Biden has stated that he would not increase taxes on families making less than $400,000. The New York Times was the first to report on tax specifics related to the scheme, which has been in the works for months. President Barack Obama’s “American Families Plan” will be discussed during his address to Congress, according to White House press secretary Jen Psaki, who refused to elaborate. She said the administration’s funding plans were still being finalised, but she emphasised Biden’s commitment to make the rich and corporations pay for new initiatives. “In his opinion, it should be paid for by the richest Americans who can afford it, as well as companies and businesses that can afford it,” Psaki said.

She mentioned that Biden and his economic team did not believe the initiatives would harm the US investment. Treasury yields, which shift in the opposite direction of their price, hit a new low for the day.

GAINS IN CAPITAL

Biden’s latest initiative, which is expected to raise about $1 trillion, follows a $2.3 trillion employment and infrastructure package that Republicans have already slammed. They support infrastructure spending in general but are opposed to Biden’s inclusion of goals, such as extending eldercare and requiring corporations to foot the bill. Tax increases on the wealthy could exacerbate Republicans’ opposition to Biden’s new “human” infrastructure initiative, forcing Democrats to consider pushing it – or at least some of the initiatives – through Congress through reconciliation, a party-line budget vote.

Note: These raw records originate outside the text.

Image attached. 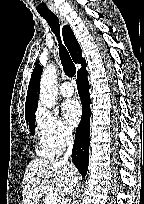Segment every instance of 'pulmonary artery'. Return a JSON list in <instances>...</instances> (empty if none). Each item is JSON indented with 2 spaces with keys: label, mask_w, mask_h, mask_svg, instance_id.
Masks as SVG:
<instances>
[{
  "label": "pulmonary artery",
  "mask_w": 144,
  "mask_h": 204,
  "mask_svg": "<svg viewBox=\"0 0 144 204\" xmlns=\"http://www.w3.org/2000/svg\"><path fill=\"white\" fill-rule=\"evenodd\" d=\"M60 92H61V94H62L63 96L68 97V96L73 95V93H74V88H73V86H72L71 83H69V82H64V83L61 84Z\"/></svg>",
  "instance_id": "1"
}]
</instances>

Senator Joe Manchin, a moderate Democrat from West Virginia who wields disproportionate influence due to his party’s slim majority, recently expressed reservations about expanding reconciliation. According to Steve Chiavarone, a portfolio manager and equity analyst at Federated Hermes, Biden’s suggestion should be considered as a bold negotiation tactic. “Expect to get the biggest, baddest, most progressive policy ideas at least at first, with the expectation that they won’t get anything they want but will determine the negotiation’s reach. Even if Biden does not receive the necessary 39%, he will be elected.”  He claimed that he will receive a 29 % tax rate.

Individuals with income of $200,000 or more ($250,000 married filing jointly) will be subject to a 43.4 % federal capital gains tax limit, which includes a 3.8 % net investment tax. The latter contributes to the funding of Obamacare, or the Affordable Care Act. Those making more than $200,000, now pay a capital gains tax of about 23.8 %, which includes the Obamacare net income tax. Individual single taxpayers with incomes above $523,600 and married couples filing jointly with incomes above $628,300, would pay a 37 % highest marginal tax rate in 2021.

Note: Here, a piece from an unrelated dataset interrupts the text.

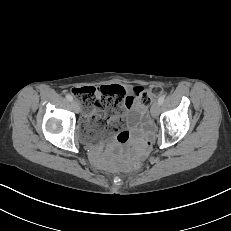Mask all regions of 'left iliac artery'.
<instances>
[{"label":"left iliac artery","mask_w":231,"mask_h":231,"mask_svg":"<svg viewBox=\"0 0 231 231\" xmlns=\"http://www.w3.org/2000/svg\"><path fill=\"white\" fill-rule=\"evenodd\" d=\"M164 96H160L159 99H158V103L161 105L163 102H164Z\"/></svg>","instance_id":"obj_1"}]
</instances>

The plan, according to Erica York of the Tax Foundation, would push the US capital gains taxes to the top of the global rankings. In Europe, the average capital gains tax rate is about 19.3%, with Denmark having the highest rate at 42 %. France and Finland both levied a 34% tax. According to York, Biden’s proposal will increase the overall capital gains tax to more than 50% for citizens of those states and cities, that assess their own capital gains levy. According to York, the rate in California will increase to 56.7 %, 68.2 % in New York City, and 57.3 % in Portland, Oregon.